Examine each line of the data. Copy those that contain the string "phcomp".
------------------------------
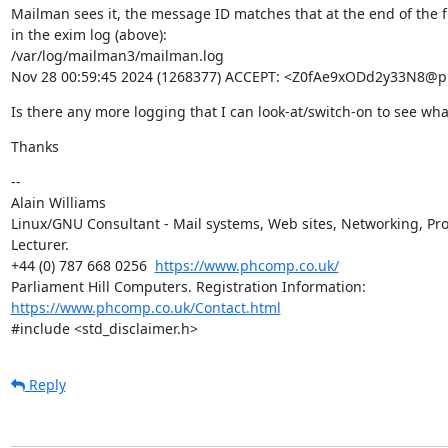
Mailman sees it, the message ID matches that at the end of the fir
in the exim log (above):

/var/log/mailman3/mailman.log

Nov 28 00:59:45 2024 (1268377) ACCEPT: <Z0fAe9xODd2y33N8@
Is there any more logging that I can look-at/switch-on to see wh
Thanks
--

Alain Williams

Linux/GNU Consultant - Mail systems, Web sites, Networking, Pro
Lecturer.

+44 (0) 787 668 0256  
https://www.phcomp.co.uk/
Parliament Hill Computers. Registration Information: 
https://www.phcomp.co.uk/Contact.html
#include <std_disclaimer.h>
Reply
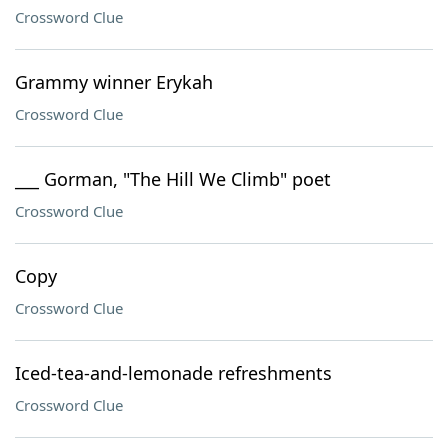
Crossword Clue
Grammy winner Erykah
Crossword Clue
___ Gorman, "The Hill We Climb" poet
Crossword Clue
Copy
Crossword Clue
Iced-tea-and-lemonade refreshments
Crossword Clue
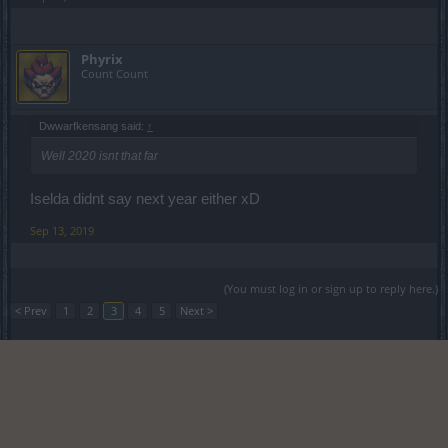
Phyrix
Count Count
Dwwarfkensang said:
↑
Well 2020 isnt that far
Iselda didnt say next year either xD
Sep 13, 2019
(You must log in or sign up to reply here.)
< Prev
1
2
3
4
5
Next >
Forums
Development
Test Server
Legal Notice
Help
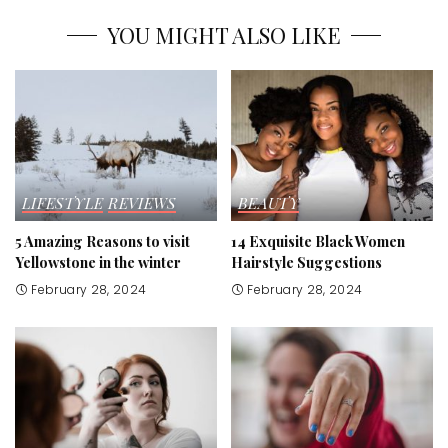
YOU MIGHT ALSO LIKE
LIFESTYLE
REVIEWS
BEAUTY
5 Amazing Reasons to visit
14 Exquisite Black Women
Yellowstone in the winter
Hairstyle Suggestions
February 28, 2024
February 28, 2024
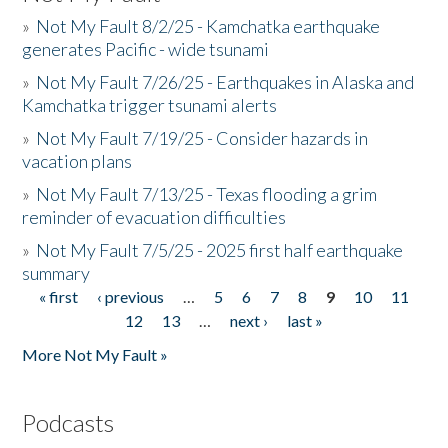
»
Not My Fault 8/2/25 - Kamchatka earthquake
generates Pacific - wide tsunami
»
Not My Fault 7/26/25 - Earthquakes in Alaska and
Kamchatka trigger tsunami alerts
»
Not My Fault 7/19/25 - Consider hazards in
vacation plans
»
Not My Fault 7/13/25 - Texas flooding a grim
reminder of evacuation difficulties
»
Not My Fault 7/5/25 - 2025 first half earthquake
summary
« first
‹ previous
…
5
6
7
8
9
10
11
Pages
12
13
…
next ›
last »
More Not My Fault »
Podcasts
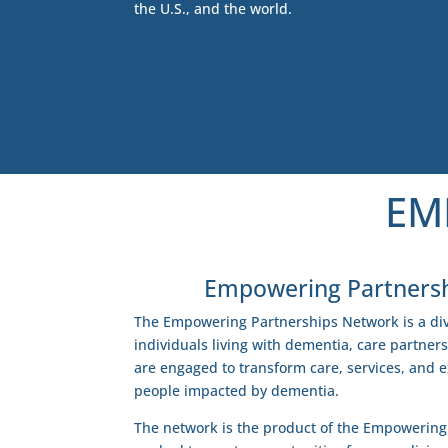
the U.S., and the world.
EM
Empowering Partners
The Empowering Partnerships Network is a div
individuals living with dementia, care partner
are engaged to transform care, services, and 
people impacted by dementia.
The network is the product of the Empowering 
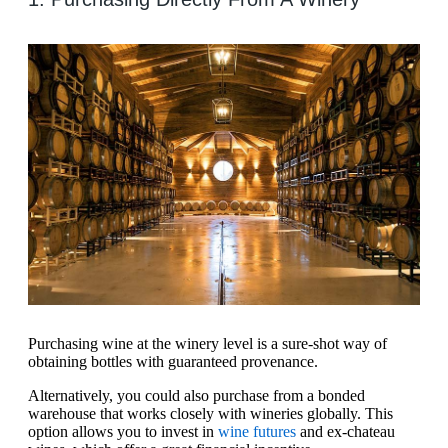
Purchasing wine at the winery level is a sure-shot way of
obtaining bottles with guaranteed provenance.
Alternatively, you could also purchase from a bonded
warehouse that works closely with wineries globally. This
option allows you to invest in
wine futures
and ex-chateau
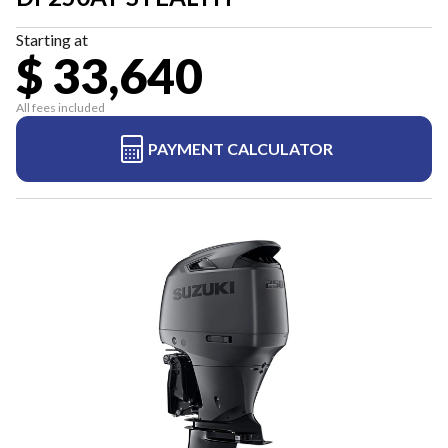
Starting at
$ 33,640
All fees included
PAYMENT CALCULATOR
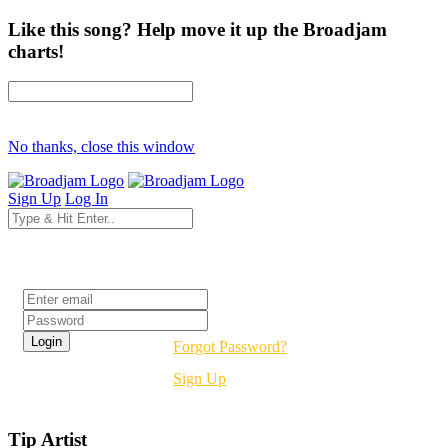
Like this song? Help move it up the Broadjam
charts!
No thanks, close this window
Sign Up
Log In
Login
Forgot Password?
Sign Up
Tip Artist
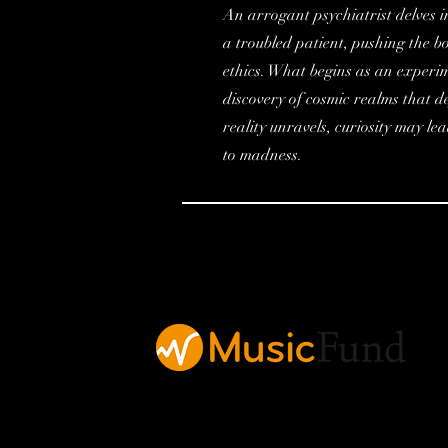
An arrogant psychiatrist delves in
a troubled patient, pushing the b
ethics. What begins as an experim
discovery of cosmic realms that 
reality unravels, curiosity may le
to madness.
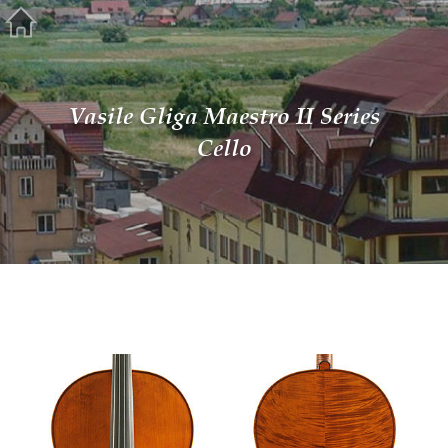
Vasile Gliga Maestro II Series
Cello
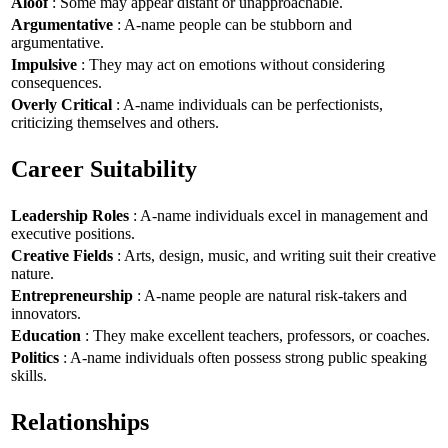
Aloof
: Some may appear distant or unapproachable.
Argumentative
: A-name people can be stubborn and
argumentative.
Impulsive
: They may act on emotions without considering
consequences.
Overly Critical
: A-name individuals can be perfectionists,
criticizing themselves and others.
Career Suitability
Leadership Roles
: A-name individuals excel in management and
executive positions.
Creative Fields
: Arts, design, music, and writing suit their creative
nature.
Entrepreneurship
: A-name people are natural risk-takers and
innovators.
Education
: They make excellent teachers, professors, or coaches.
Politics
: A-name individuals often possess strong public speaking
skills.
Relationships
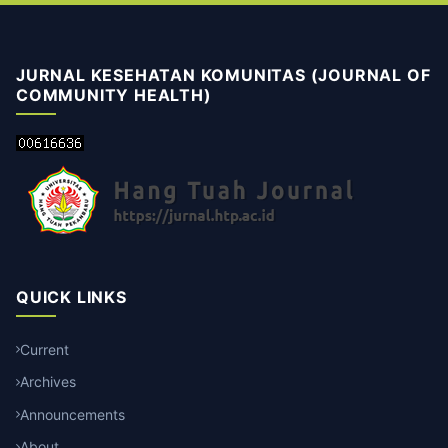
JURNAL KESEHATAN KOMUNITAS (JOURNAL OF
COMMUNITY HEALTH)
QUICK LINKS
Current
Archives
Announcements
About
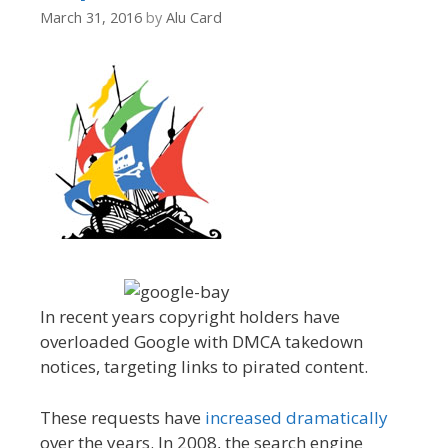
March 31, 2016
by
Alu Card
In recent years copyright holders have
overloaded Google with DMCA takedown
notices, targeting links to pirated content.
These requests have
increased dramatically
over the years. In 2008, the search engine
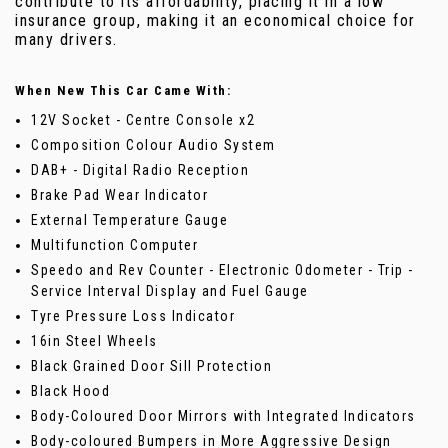
contribute to its affordability, placing it in a low
insurance group, making it an economical choice for
many drivers.
When New This Car Came With:
12V Socket - Centre Console x2
Composition Colour Audio System
DAB+ - Digital Radio Reception
Brake Pad Wear Indicator
External Temperature Gauge
Multifunction Computer
Speedo and Rev Counter - Electronic Odometer - Trip -
Service Interval Display and Fuel Gauge
Tyre Pressure Loss Indicator
16in Steel Wheels
Black Grained Door Sill Protection
Black Hood
Body-Coloured Door Mirrors with Integrated Indicators
Body-coloured Bumpers in More Aggressive Design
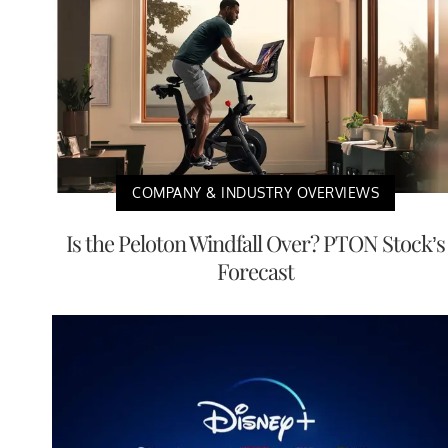
COMPANY & INDUSTRY OVERVIEWS
Is the Peloton Windfall Over? PTON Stock’s
Forecast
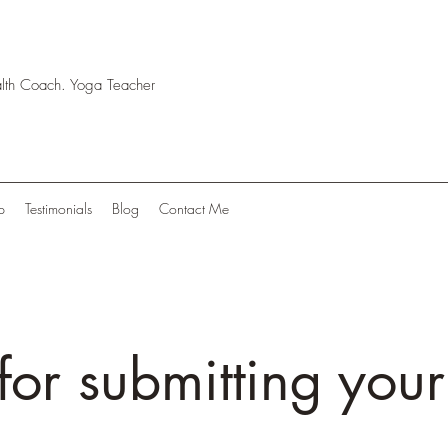
ealth Coach. Yoga Teacher
p
Testimonials
Blog
Contact Me
for submitting your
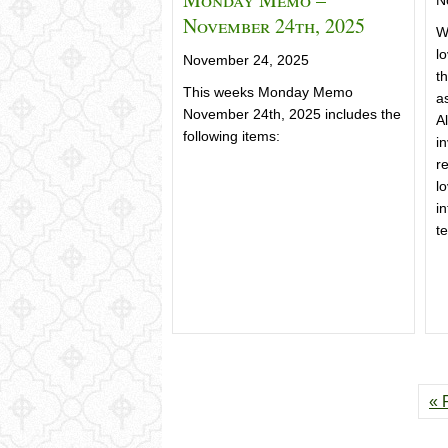
November 24th, 2025
W
l
November 24, 2025
th
This weeks Monday Memo
a
November 24th, 2025 includes the
Al
following items:
in
r
l
in
t
«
------------------------------
Problem solution:
https://www.phcomp.co.uk/
https://www.phcomp.co.uk/Contact.html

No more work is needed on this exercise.